Somewhat terrible pun for the blog title, but I like terrible puns (and despite Sadia posting it on Facebook first, it was my brainchild), so there you go.

The placement at Bosch was somewhat good. The project itself went fairly smoothly, although it's fairly difficult with these sorts of things to tread the line between not really doing enough work, and overcomplicating things so much that it's impossible to get anywhere because you keep spending so much time on details. There's always more that you [i]could[/i] do, but there's only so much time you're actually there.

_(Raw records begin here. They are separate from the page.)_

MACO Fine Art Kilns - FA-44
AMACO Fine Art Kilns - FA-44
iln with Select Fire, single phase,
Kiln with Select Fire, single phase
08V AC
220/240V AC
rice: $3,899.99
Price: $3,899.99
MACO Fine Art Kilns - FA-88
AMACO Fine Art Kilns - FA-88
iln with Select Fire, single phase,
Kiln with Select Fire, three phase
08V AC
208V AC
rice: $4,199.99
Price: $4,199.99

One thing that I did really learn from the placement is that whilst I enjoy doing that sort of work, but I don't enjoy that sort of lifestyle. If I ever want to go into some sort of manufacturing improvement consultancy stuff it'll ideally have to be one where I'm either largely stationed in one place, or I'm just employed by a single company at a single factory. There are perks to living in hotels, such as having full English breakfasts cooked for you every morning, and having a shower that isn't completely shit (like the one in my student house is), but after a couple of days they quickly stop being novel and I find that I'm just really not that much of a fan of spending every evening eating out in a pub and then having a hotel room to go back to. It's a fairly soulless existence and not one I'm particularly keen on.

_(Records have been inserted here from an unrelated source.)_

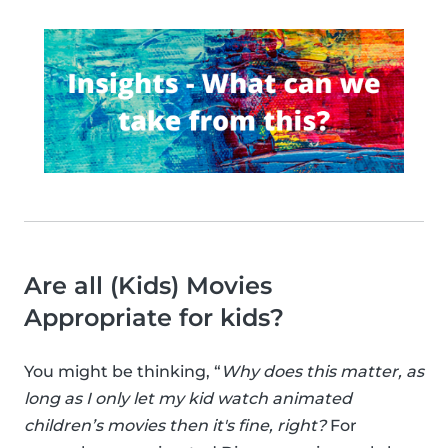
Are all (Kids) Movies
Appropriate for kids?
You might be thinking, “
Why does this matter, as
long as I only let my kid watch animated
children’s movies then it's fine, right?
For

It also doesn't help that almost all of UK manufacturing is based in towns that are completely shite. Other than a particularly epic sports centre (which is the only reason I'd been there before), there's basically nothing in Stowmarket. It doesn't seem to be much better for many of the other places we've visited either. I guess working for Newton or Stroud or a similar company you get jetted off to various places around Europe, but I'd expect that shithole manufacturing towns in Germany are still fundamentally the same as the shithole manufacturing towns in the UK.

So yeah, the project itself was interesting and good fun overall, but I vastly prefer living at home over living in a hotel.

Because I don't have a humorous image for this week, here is a compilation video of babies tasting lemons:

A fair amount of stuff seems to be happening now to start mapping my summer out too. Aside from the somewhat scary prospect of having to find myself a job (though I'm at least starting to get a decent idea of the sort of companies I want to work for), there's the MET overseas research project and a few other things.

The MET overseas research project is basically a two-week study tour of various factories in some far, foreign land. The current plan for the tour is for it to be a week in South Korea followed by a week in Japan, which I'm looking forward to so much because they're basically the top two countries I most want to visit in the world, and I expect it'll be unbelievably cool.

Pretty much all of the expenses are paid for by sponsorship fund-raising, and quite awesomely we don't have to fly back with the group at the end of the study tour, but can stay out in Japan, and our eventual flights back will only cost us the difference between the flights we get and the flights we'd have otherwise gotten if we'd flown back with everyone else.

The tour leaves the Sunday or Monday right after graduation, and my plan was that after the two weeks of the tour I'd stay on for another two weeks in Japan as a holiday. This has sort of been thrown into disarray by Paul 'rubbish tekkers' Erdunast announcing that the inaugural UK Tetris Championships is going to be held in London on the 21st July. Given I mostly don't play that much any more I'm not really sure whether I want to sacrifice a second week in Japan to go, but at the moment I probably will because the format of the tournament means I have a pretty good chance of getting at least to the final assuming I put in a little bit of practice beforehand and no big names decide to fly over from the USA or Japan.n Plus three weeks in South-East Asia should be plenty anyway.

Then there's also potentially Eindhoven 2012 to fit in somewhere, and whenever my job starts. It's only November and I'm already massively looking forward to July.